Issue 180 Contributors

Fabrice Poussin
Fabrice Poussin is assistant professor of French and English. Author of novels and poetry, his work has appeared in France at La Pensee Universelle, and in the United States in Kestrel, and Symposium. His photography has also been published in Kestrel, is upcoming in Sand Pedro Rive magazines and more than a dozen other on-line and in-print publications.

Catherine A. Brereton
Catherine A. Brereton is from England, but moved to America in 2008, where she is now an MFA candidate at the University of Kentucky. Her essay, “Trance,” published by SLICE magazine, was selected by Ariel Levy and Robert Atwan as a Notable Essay in Best American Essays, 2015. More of her work can be found in Literary Orphans, The Spectacle and Graze, and is forthcoming in The Indianola Review and The Watershed Review.

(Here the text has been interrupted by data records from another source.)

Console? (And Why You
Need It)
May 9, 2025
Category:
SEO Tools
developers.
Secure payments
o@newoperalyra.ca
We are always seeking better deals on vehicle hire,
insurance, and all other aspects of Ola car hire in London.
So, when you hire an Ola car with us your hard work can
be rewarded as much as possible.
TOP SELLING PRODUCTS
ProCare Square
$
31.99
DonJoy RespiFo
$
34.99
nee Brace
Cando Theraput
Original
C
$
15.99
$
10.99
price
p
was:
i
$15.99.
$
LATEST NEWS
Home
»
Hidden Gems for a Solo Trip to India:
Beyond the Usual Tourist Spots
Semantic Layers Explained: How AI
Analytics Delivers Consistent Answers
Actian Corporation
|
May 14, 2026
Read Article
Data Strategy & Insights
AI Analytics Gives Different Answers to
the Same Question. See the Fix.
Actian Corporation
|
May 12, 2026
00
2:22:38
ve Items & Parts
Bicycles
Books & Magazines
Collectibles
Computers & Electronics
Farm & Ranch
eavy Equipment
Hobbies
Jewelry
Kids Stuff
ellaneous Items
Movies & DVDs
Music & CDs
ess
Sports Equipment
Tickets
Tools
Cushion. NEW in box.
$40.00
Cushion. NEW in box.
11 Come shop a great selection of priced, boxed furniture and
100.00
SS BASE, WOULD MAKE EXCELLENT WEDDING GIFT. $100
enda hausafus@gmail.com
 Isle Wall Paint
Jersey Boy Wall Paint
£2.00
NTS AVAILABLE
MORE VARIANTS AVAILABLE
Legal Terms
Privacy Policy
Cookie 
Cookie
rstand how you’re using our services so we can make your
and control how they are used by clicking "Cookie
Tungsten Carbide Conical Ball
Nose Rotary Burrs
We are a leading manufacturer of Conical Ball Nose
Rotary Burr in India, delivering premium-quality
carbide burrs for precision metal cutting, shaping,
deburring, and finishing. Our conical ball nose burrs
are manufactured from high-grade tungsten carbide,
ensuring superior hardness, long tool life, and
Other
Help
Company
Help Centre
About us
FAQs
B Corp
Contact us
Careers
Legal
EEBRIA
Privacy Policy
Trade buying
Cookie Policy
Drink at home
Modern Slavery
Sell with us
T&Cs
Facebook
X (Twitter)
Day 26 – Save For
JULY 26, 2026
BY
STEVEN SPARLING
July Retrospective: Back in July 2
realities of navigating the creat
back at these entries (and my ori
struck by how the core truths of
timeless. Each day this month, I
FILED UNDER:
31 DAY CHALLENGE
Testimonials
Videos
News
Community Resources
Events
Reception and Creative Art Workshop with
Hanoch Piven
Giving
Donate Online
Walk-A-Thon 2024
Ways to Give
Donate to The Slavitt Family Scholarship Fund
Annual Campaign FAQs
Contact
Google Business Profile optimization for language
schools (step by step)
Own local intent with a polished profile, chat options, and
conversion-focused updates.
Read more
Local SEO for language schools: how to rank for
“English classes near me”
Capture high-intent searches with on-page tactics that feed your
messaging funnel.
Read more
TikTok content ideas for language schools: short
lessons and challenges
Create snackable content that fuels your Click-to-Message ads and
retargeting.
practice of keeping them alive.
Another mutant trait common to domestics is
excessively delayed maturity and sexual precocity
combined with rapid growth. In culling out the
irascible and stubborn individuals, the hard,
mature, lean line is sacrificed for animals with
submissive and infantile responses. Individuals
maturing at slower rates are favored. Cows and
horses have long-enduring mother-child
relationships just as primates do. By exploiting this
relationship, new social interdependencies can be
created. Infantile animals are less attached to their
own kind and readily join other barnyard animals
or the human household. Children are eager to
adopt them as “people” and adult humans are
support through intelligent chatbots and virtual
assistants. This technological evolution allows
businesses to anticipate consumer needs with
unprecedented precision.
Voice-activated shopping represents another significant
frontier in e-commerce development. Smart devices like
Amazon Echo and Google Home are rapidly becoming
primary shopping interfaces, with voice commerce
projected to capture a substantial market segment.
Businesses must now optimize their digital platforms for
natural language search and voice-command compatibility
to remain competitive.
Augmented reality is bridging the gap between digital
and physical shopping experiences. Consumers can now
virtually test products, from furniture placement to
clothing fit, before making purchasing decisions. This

Catherine is the current Editor-in-Chief of Limestone, the University of Kentucky’s literary journal. She lives in Lexington with her wife and their teenage daughters.

Mir-Yashar
Mir-Yashar is a graduate of Boise State University, with a BA in political science. He currently attends Colorado State’s MFA program in fiction. His short-stories have been published or are forthcoming in various online literary journals and magazines including Monkeybicycle, The Bookends Review, and Gravel Magazine.

Patrick Erickson
Patrick, a resident of Garland, Texas, a Tree City just south of Duck Creek, is a retired parish pastor put out to pasture himself, a former shepherd of sheep, a small flock with no sheep dog and no hang-dog expression. Secretariat is his mentor, though he has never been an achiever and has never gained on the competition. He resonates to a friend’s definition of change; though a bit dated with the advent of wifi, it has the ring of truth to it: change coming at us a lot faster because you can punch a whole lot more, a whole lot faster down digital broadband “glass” fiber than an old copper co-axial landline cable.

Richard Widerkehr
Richard Widerkehr earned his M.A. from Columbia University. He has two collections of poems: “The Way Home” (Plain View Press) and “Her Story of Fire” (Egress Studio Press), along with two chapbooks. Tarragon Books published his novel, “Sedimental Journey,” about a geologist in love with a fictional character. Recent poems have appeared in Rattle, Floating Bridge Review, Crack The Spine, Soundings, Cirque, Clover, and Penumbra. He is one of the poetry editors for Shark Reef Review. He enjoys’ old rock and roll and singing in a chorus at synagogue, though not at the same time.

Karen Vande Bossche
Karen Vande Bossche is a Bellingham, Washington, poet and short story writer who teaches middle school. Some of her more recent work can be found in Burningword, Damselfly, Silver Birch Press and Sediment. Other poems are forthcoming in Straight Forward Poetry, Lunch Ticket, and Clover, a Literary Rag. Karen was born in the Midwest, raised in Southern California, and is firmly planted now in the Pacific Northwest. She believes that writing is one of the few venues to continued sanity in today’s world and that she has finally (finally) begun her real work.

Andrea Ruggirello
Andrea lives in Morgantown, West Virginia by way of New York and Boston, where she is completing an MFA in fiction at West Virginia University. She most enjoys traveling and eating other people’s cooking. Andrea’s fiction has been published or is forthcoming in Pacific Review, The Cadaverine, The Legendary, and The Molotov Cocktail.

Tracey Levine
Tracey Levine grew up in northeast Philadelphia and teaches creative writing and film courses at Arcadia University where she coordinates the creative writing concentration for undergraduates. She earned a BFA in screenwriting from University of the Arts, an MA in English from Arcadia University, and a MFA in fiction from Syracuse University. She has worked on many documentary projects for WHYY and her creative writing work has appeared in Verbal Seduction, Metropolis VoxPop, Literary Mothers, The Literary Yard, The Halcyon Review, The Philadelphia City Paper, and has forthcoming work in Streetlight Magazine, Eunoia Review and The Corner Club Press. She currently lives in Philadelphia with her cat and boyfriend. She is a yogi and plays shoots in a dart league and is hard at work on a collection of short fiction and a longer thing.

2 comments to “Issue 180 Contributors”
2 comments to “Issue 180 Contributors”
  1. Karen Vande Bossche paints with vivid words so the reader can wander the campground, hear the music, smell the smoke and check out the folks. Strong images abound.

  2. Karen Vande Bossche’s gypsy camp is a place I feel I’ve been now. I can smell the drizzle and feel the dampness permeate the velour. The music and the feel of making music with others comes into my being as I read about the musicians in the camp. The tents and RVs make a picture of organized clutter in my mind. I loved visiting this camp. Thank you Karen!